[Dataset excerpts]
┌──
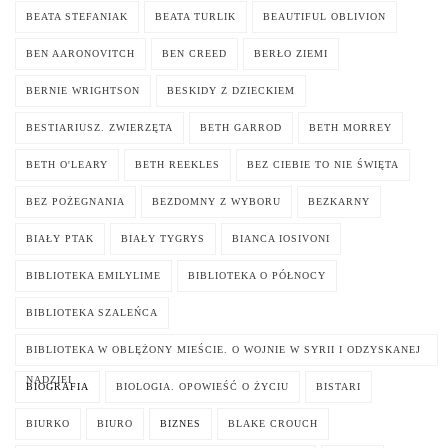
BEATA STEFANIAK
BEATA TURLIK
BEAUTIFUL OBLIVION
BEN AARONOVITCH
BEN CREED
BERŁO ZIEMI
BERNIE WRIGHTSON
BESKIDY Z DZIECKIEM
BESTIARIUSZ. ZWIERZĘTA
BETH GARROD
BETH MORREY
BETH O'LEARY
BETH REEKLES
BEZ CIEBIE TO NIE ŚWIĘTA
BEZ POŻEGNANIA
BEZDOMNY Z WYBORU
BEZKARNY
BIAŁY PTAK
BIAŁY TYGRYS
BIANCA IOSIVONI
BIBLIOTEKA EMILYLIME
BIBLIOTEKA O PÓŁNOCY
BIBLIOTEKA SZALEŃCA
BIBLIOTEKA W OBLĘŻONY MIEŚCIE. O WOJNIE W SYRII I ODZYSKANEJ
NADZIEI
BIOGRAFIA
BIOLOGIA. OPOWIEŚĆ O ŻYCIU
BISTARI
BIURKO
BIURO
BIZNES
BLAKE CROUCH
└──
Work item: Copy out the line holding "BIBLIOTEKA SZALEŃCA" along with all lines after it through the end of the entries, exactly and only these.

Response area:
BIBLIOTEKA SZALEŃCA
BIBLIOTEKA W OBLĘŻONY MIEŚCIE. O WOJNIE W SYRII I ODZYSKANEJ
NADZIEI
BIOGRAFIA
BIOLOGIA. OPOWIEŚĆ O ŻYCIU
BISTARI
BIURKO
BIURO
BIZNES
BLAKE CROUCH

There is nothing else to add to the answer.